With the bevy of electronics on modern motorcycles though, OEMs are often able to make mid-life updates that require just a simple reflash of the ECU from the dealer — a fact MV Agusta leaned perhaps too hard on with the F3 675 launch, a machine that was unrideable at its press launch, but we ready for update by the time it came to American dealers.

With MV putting that much reliance on its dealer network, it only makes sense that the dealers be as well-trained as possible, not mention, lead the charge on customer experience management.

As a colleague and I discussed, BMW has had a notoriously bad track record lately with recalls and model issues, but because the brand and its dealers have taken care of its customers so well during those critically hard times, the BMW riders keep coming back. MV Agusta, and other marques, take note.

Parting Thoughts

I have never been particularly positive of MV Agusta under Giovanni Castiglioni’s leadership. The company is debuting too many bikes that take too long to actually come to market. When they do come, they are not ready or at the level one would expect from say a competitor like Ducati, KTM, or Triumph.

These opinions of mine have made it to Varese and back, or so I’m told. Sorry for partying.

That being said, I’m starting to warm up to MV Agusta. The bikes at their core are good. The company’s new three-cylinder engine really is a piece of art, especially if you ask the people who can discern such things, such a motor builders and race tuners.

MV Agusta is not strong on the details, but they are slowly “getting it” — as much as an Italian motorcycle company can, as I honestly believe there are cultural issues that hold brands like Ducati and MV Agusta back on the global marketplace.

With strong leadership and guidance, as well as regular access to capital, I think MV Agusta has the potential to be that other Italian brand — sorry Aprilia.

Our presentation made strong distinctions between what has happened in the past, both at MV Agusta and MV Agusta USA, and what will happen now.

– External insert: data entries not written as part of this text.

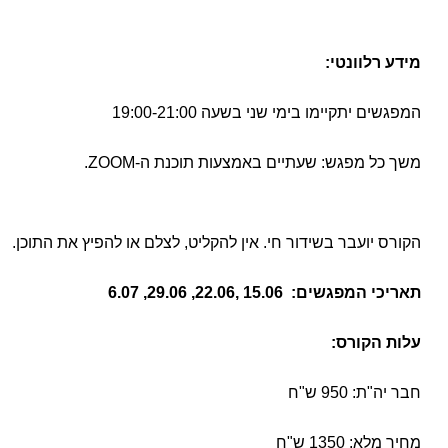
מידע רלוונטי:
המפגשים יתקיימו בימי שני בשעה 19:00-21:00
משך כל מפגש: שעתיים באמצעות תוכנת ה-ZOOM.
הקורס יועבר בשידור חי. אין להקליט, לצלם או להפיץ את התוכן.
תאריכי המפגשים: 15.06 ,22.06, 29.06, 6.07
עלות הקורס:
חבר יה"ת: 950 ש"ח
מחיר מלא: 1350 ש"ח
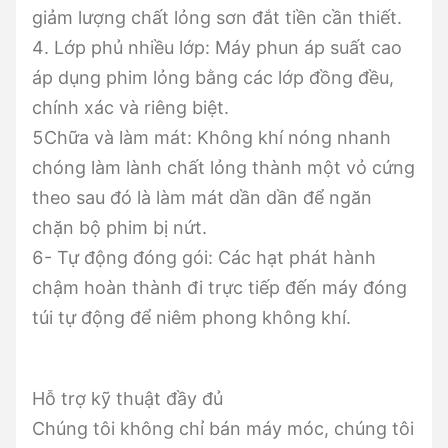
giảm lượng chất lỏng sơn đắt tiền cần thiết.
4. Lớp phủ nhiều lớp: Máy phun áp suất cao
áp dụng phim lỏng bằng các lớp đồng đều,
chính xác và riêng biệt.
5Chữa và làm mát: Không khí nóng nhanh
chóng làm lành chất lỏng thành một vỏ cứng
theo sau đó là làm mát dần dần để ngăn
chặn bộ phim bị nứt.
6- Tự động đóng gói: Các hạt phát hành
chậm hoàn thành đi trực tiếp đến máy đóng
túi tự động để niêm phong không khí.
Hỗ trợ kỹ thuật đầy đủ
Chúng tôi không chỉ bán máy móc, chúng tôi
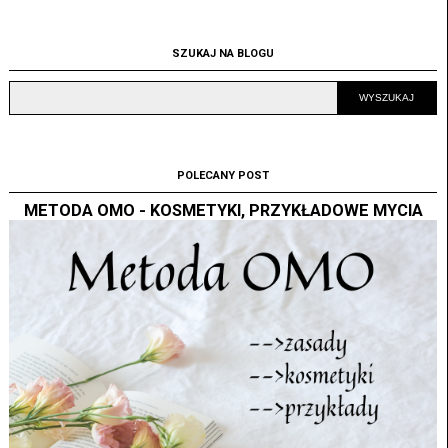
SZUKAJ NA BLOGU
POLECANY POST
METODA OMO - KOSMETYKI, PRZYKŁADOWE MYCIA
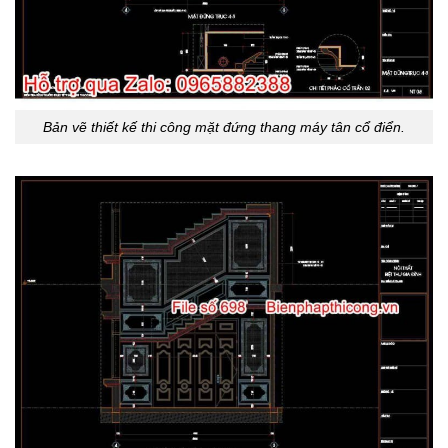
Bản vẽ thiết kế thi công mặt đứng thang máy tân cổ điển.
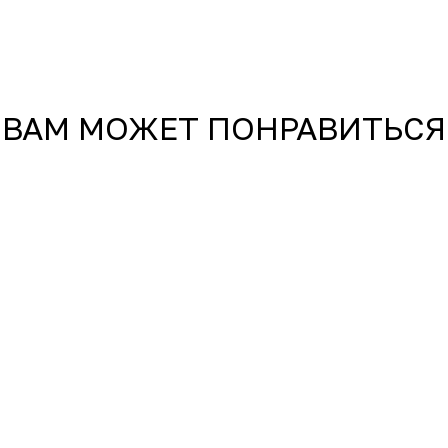
ВАМ МОЖЕТ ПОНРАВИТЬСЯ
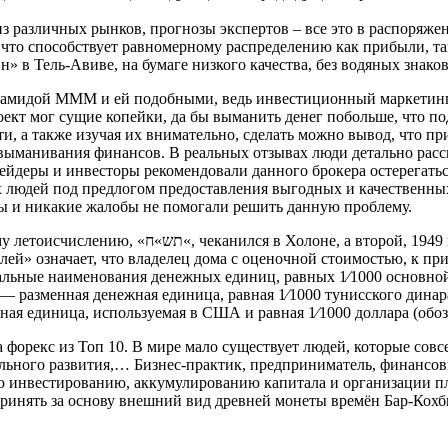
 различных рынков, прогнозы экспертов – все это в распоряже
что способствует равномерному распределению как прибыли, та
в Тель-Авиве, на бумаге низкого качества, без водяных знаков
ирамидой МММ и ей подобными, ведь инвестиционный маркетинг
оект мог сущие копейки, да бы выманить денег побольше, что 
ети, а также изучая их внимательно, сделать можно вывод, что п
 выманивания финансов. В реальных отзывах люди детально расс
ейдеры и инвесторы рекомендовали данного брокера остерегатьс
их людей под предлогом предоставления выгодных и качественны
ммы и никакие жалобы не помогали решить данную проблему.
09) с датировкой „תש“ט», — в Иерусалиме[7].
й» означает, что владелец дома с оценочной стоимостью, к прим
кальные наименования денежных единиц, равных 1⁄1000 основн
м — разменная денежная единица, равная 1⁄1000 тунисского дина
ная единица, используемая в США и равная 1⁄1000 доллара (обоз
ра форекс из Топ 10. В мире мало существует людей, которые со
льного развития,… Бизнес-практик, предприниматель, финансов
ю инвестированию, аккумулированию капитала и организации пл
ринять за основу внешний вид древней монеты времён Бар-Кохбы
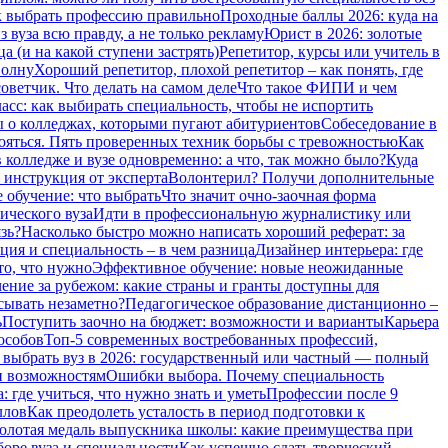
 выбрать профессию правильно
Проходные баллы 2026: куда на
 вуза всю правду, а не только рекламу
Юрист в 2026: золотые
а (и на какой ступени застрять)
Репетитор, курсы или учитель в
волну
Хороший репетитор, плохой репетитор – как понять, где
оветчик. Что делать на самом деле
Что такое ФИПИ и чем
сс: как выбирать специальность, чтобы не испортить
о колледжах, которыми пугают абитуриентов
Собеседование в
бояться. Пять проверенных техник борьбы с тревожностью
Как
 колледже и вузе одновременно: а что, так можно было?
Куда
 инструкция от эксперта
Волонтерил? Получи дополнительные
 обучение: что выбрать
Что значит очно-заочная форма
ического вуза
Идти в профессиональную журналистику или
зь?
Насколько быстро можно написать хороший реферат: за
ия и специальность – в чем разница
Дизайнер интерьера: где
то, что нужно
Эффективное обучение: новые неожиданные
ение за рубежом: какие страны и гранты доступны для
сывать незаметно?
Педагогическое образование дистанционно –
ь
Поступить заочно на бюджет: возможности и варианты
Карьера
особов
Топ-5 современных востребованных профессий,
 выбрать вуз в 2026: государственный или частный — полный
и возможностям
Ошибки выбора. Почему специальность
 где учиться, что нужно знать и уметь
Профессии после 9
ллов
Как преодолеть усталость в период подготовки к
олотая медаль выпускника школы: какие преимущества при
боре вуза и специальности
Как успешно сдать творческий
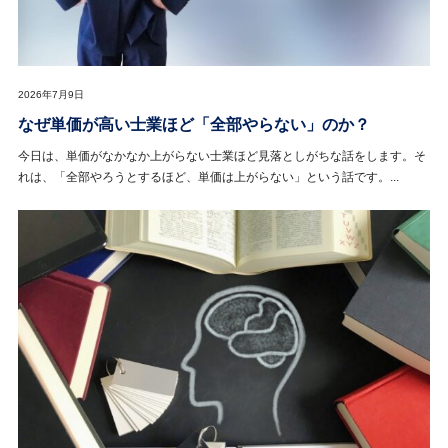
2026年7月9日
なぜ単価が高い士業ほど「全部やらない」のか？
今日は、単価がなかなか上がらない士業ほど見落としがちな話をします。そ
れは、「全部やろうとするほど、単価は上がらない」という話です。...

It’s fair play, to blame the old guard, but it reminds me of a common joke, which I think summarizes my thoughts as a whole about our day-long exchange with this Italian OEM:

A common tradition in the White House is for the outgoing President to write the incoming President two letters, with a note that if the new President should ever encounter a national problem he/she cannot fix, they should open the first letter. And if then a second national crisis comes along that the new President cannot fix, to open the second letter. 

As time goes on, sure enough the new President faces an issue that he cannot sidestep, so he opens the first letter. It says, “blame everything on me” and is signed by the previous President. And so the new President does so, and is able to continue onward leading the country, with effect.

As time goes on though, another crisis occurs. Unable to resolve it, the new President looks for wisdom again from his predecessor, and opens the second letter. It reads, “write two letters.”

According to my scorecard, MV Agusta is already a letter deep into this changing of the guard. Hopefully the company’s management won’t need to look to that second letter for wisdom. Call that my reserved optimism for the brand.